Today slavery is recognized as illegal in every country, but that has not stopped the lucrative trade in human ownership. Globalization has generated considerable wealth in the West by exploiting cheap labour in other countries, but this has created the conditions where the poorest are forced to survive on less. According to various bodies, including the UN International Labour Organization13 and the Global Slavery Index,14 over 40 million people are currently enslaved worldwide. The quality of life that we enjoy in the West is achieved through t
he inadvertent misery we cause by demanding cheaper and cheaper products. For example, much of the tea and chocolate we consume is produced by workers in conditions that amount to slavery. We regularly enjoy the benefits of cheap labour when we buy products from countries such as China and India, two of the five worst-offending nations that account for 58 per cent of all modern slavery. Many workers become the migrants who pay traffickers to get them to the West, even though they then risk getting trapped in a cycle of abuse and indentured labour.

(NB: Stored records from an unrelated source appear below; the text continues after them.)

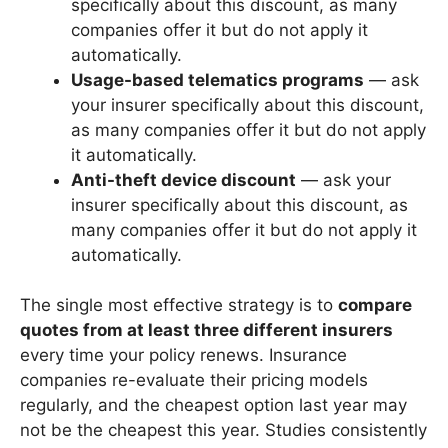
specifically about this discount, as many
companies offer it but do not apply it
automatically.
Usage-based telematics programs
— ask
your insurer specifically about this discount,
as many companies offer it but do not apply
it automatically.
Anti-theft device discount
— ask your
insurer specifically about this discount, as
many companies offer it but do not apply it
automatically.
The single most effective strategy is to
compare
quotes from at least three different insurers
every time your policy renews. Insurance
companies re-evaluate their pricing models
regularly, and the cheapest option last year may
not be the cheapest this year. Studies consistently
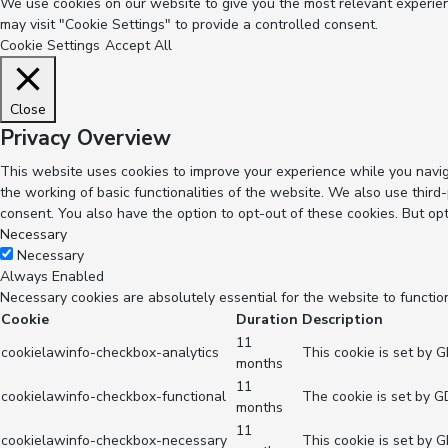
We use cookies on our website to give you the most relevant experienc
may visit "Cookie Settings" to provide a controlled consent.
Cookie Settings
Accept All
Close
Privacy Overview
This website uses cookies to improve your experience while you navig
the working of basic functionalities of the website. We also use thir
consent. You also have the option to opt-out of these cookies. But op
Necessary
Necessary
Always Enabled
Necessary cookies are absolutely essential for the website to functio
Cookie
Duration
Description
11
cookielawinfo-checkbox-analytics
This cookie is set by 
months
11
cookielawinfo-checkbox-functional
The cookie is set by G
months
11
cookielawinfo-checkbox-necessary
This cookie is set by 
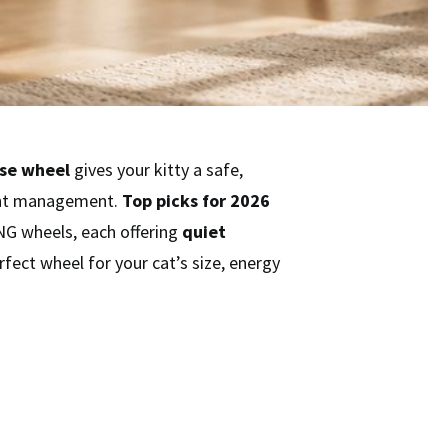
ise wheel
gives your kitty a safe,
ight management.
Top picks for 2026
G wheels, each offering
quiet
rfect wheel for your cat’s size, energy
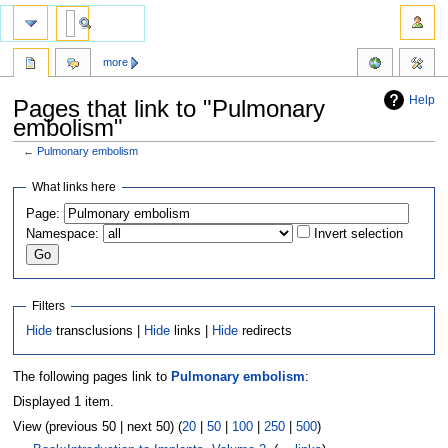
more
Help
Pages that link to "Pulmonary
embolism"
←
Pulmonary embolism
Jump
Jump
What links here
to
to
Page:
navigation
search
Namespace:
Invert selection
Filters
Hide
transclusions |
Hide
links |
Hide
redirects
The following pages link to
Pulmonary embolism
:
Displayed 1 item.
View (previous 50 | next 50) (
20
|
50
|
100
|
250
|
500
)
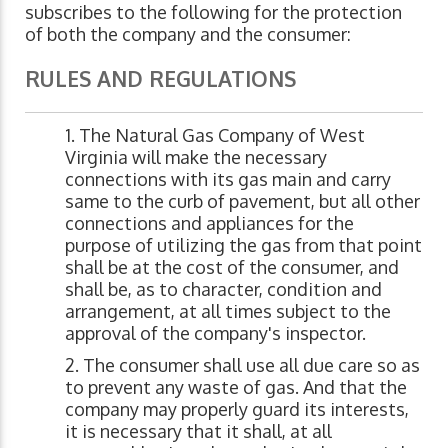
subscribes to the following for the protection
of both the company and the consumer:
RULES AND REGULATIONS
The Natural Gas Company of West
Virginia will make the necessary
connections with its gas main and carry
same to the curb of pavement, but all other
connections and appliances for the
purpose of utilizing the gas from that point
shall be at the cost of the consumer, and
shall be, as to character, condition and
arrangement, at all times subject to the
approval of the company's inspector.
The consumer shall use all due care so as
to prevent any waste of gas. And that the
company may properly guard its interests,
it is necessary that it shall, at all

Unlike the slave trade of the previous centuries, modern-day slaves are ‘free’ to leave their workplace, but the threat of punishment and grinding poverty leaves labourers with no option but to keep working in sweatshops making the everyday things we consume. Consider the Apple iPhone, ‘Designed in California. Assembled in China’ and one of the most popular devices in the world. However, what many iPhone owners are probably unaware of is that these sleek, must-have trophies of designer consumerism are assembled in sprawling Chinese factories that have long been criticized for exploitation, stress, bullying and high rates of worker suicides.15 In 2012, 150 workers at an iPhone factory gathered on a rooftop and threatened to jump, until they were talked down with the promise of improved working conditions. In other sweatshops across the world, it is estimated around a quarter of these modern slaves are children, generating $150 billion each year in illicit profits for traffickers. Most of them are female.16 All of them are considered property to be traded.